Single photon emission computed tomography/computed tomography (SPECT/CT) combineert twee verschillende diagnostische scans in één voor een completer beeld van het lichaamsgebied dat wordt onderzocht. De SPECT-scan maakt gebruik van nucleaire geneeskunde om goede beelden te krijgen van stofwisselingsafwijkingen, terwijl de CT-scan kan helpen om specifiek te bepalen waar het probleem zich voordoet, zoals in het bot of in nabijgelegen weefsel.
Hoe werkt een SPECT/CT-scan
Een SPECT/CT-scan bestaat meestal uit 3 hoofdonderdelen:
- Een radioactieve tracer wordt in de bloedbaan van het lichaam geïnjecteerd. Deze tracer kan worden waargenomen door een gammascanner, die de metabolische functies van weefsels en organen laat zien, zoals de bloedstroom en mogelijke afwijkingen in de weefsels.
- Een CT-scan wordt gemaakt met een röntgenscanner die rond het te bestuderen lichaamsgebied draait.
- Een SPECT-scan wordt gemaakt met een gammascanner die rond het te onderzoeken lichaamsdeel draait, wat veel langer duurt dan de CT-scan.

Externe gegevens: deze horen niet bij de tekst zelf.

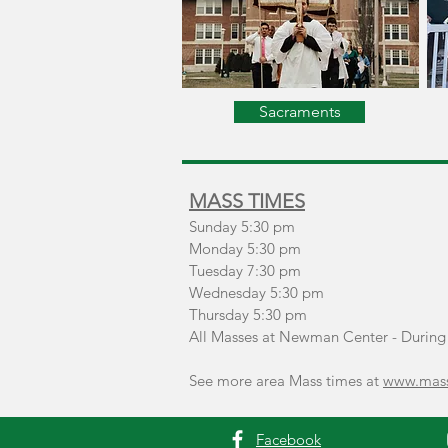
Sacraments
MASS TIMES
Sunday
5:30 pm
Monday 5:30 pm
Tuesday 7:30 pm
Wednesday 5:30 pm
Thursday 5:30 pm
All Masses at Newman Center - During 
See more area Mass times at
www.mass
Facebook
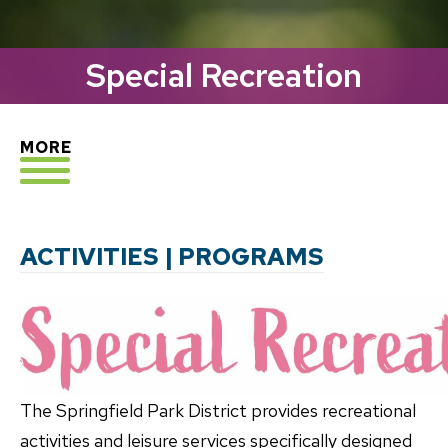
Special Recreation
EXPLORE
MORE
ACTIVITIES | PROGRAMS
The Springfield Park District provides recreational
activities and leisure services specifically designed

Omdat de SPECT- en CT-scans beide dwarsdoorsnedebeelden van dezelfde gebieden vormen, is de computer in staat deze beelden te combineren. De resulterende dwarsdoorsnedebeelden tonen de röntgenbeelden van de botten over de nucleaire beeldvorming heen.
Wanneer een SPECT/CT-scan wordt overwogen
Een SPECT/CT-scan kan bijzonder nuttig zijn wanneer men een metabole afwijking wil bekijken, evenals de plaats ervan ten opzichte van het bot. SPECT/CT kan bijvoorbeeld aantonen dat een afwijking waarvan vermoed wordt dat ze rugpijn veroorzaakt, zich in feite in het facetgewricht bevindt en niet in het wervellichaam of een ander deel van de wervelkolom. Een ander voorbeeld is om te zien hoeveel van een kankergezwel in het bot is doorgedrongen.
Hoewel SPECT/CT als relatief veilig wordt beschouwd, wordt bij deze gecombineerde scan meer straling gebruikt dan bij andere scans. Vrouwen die zwanger zijn, wordt een SPECT/CT-scan afgeraden vanwege de risico’s van blootstelling aan straling.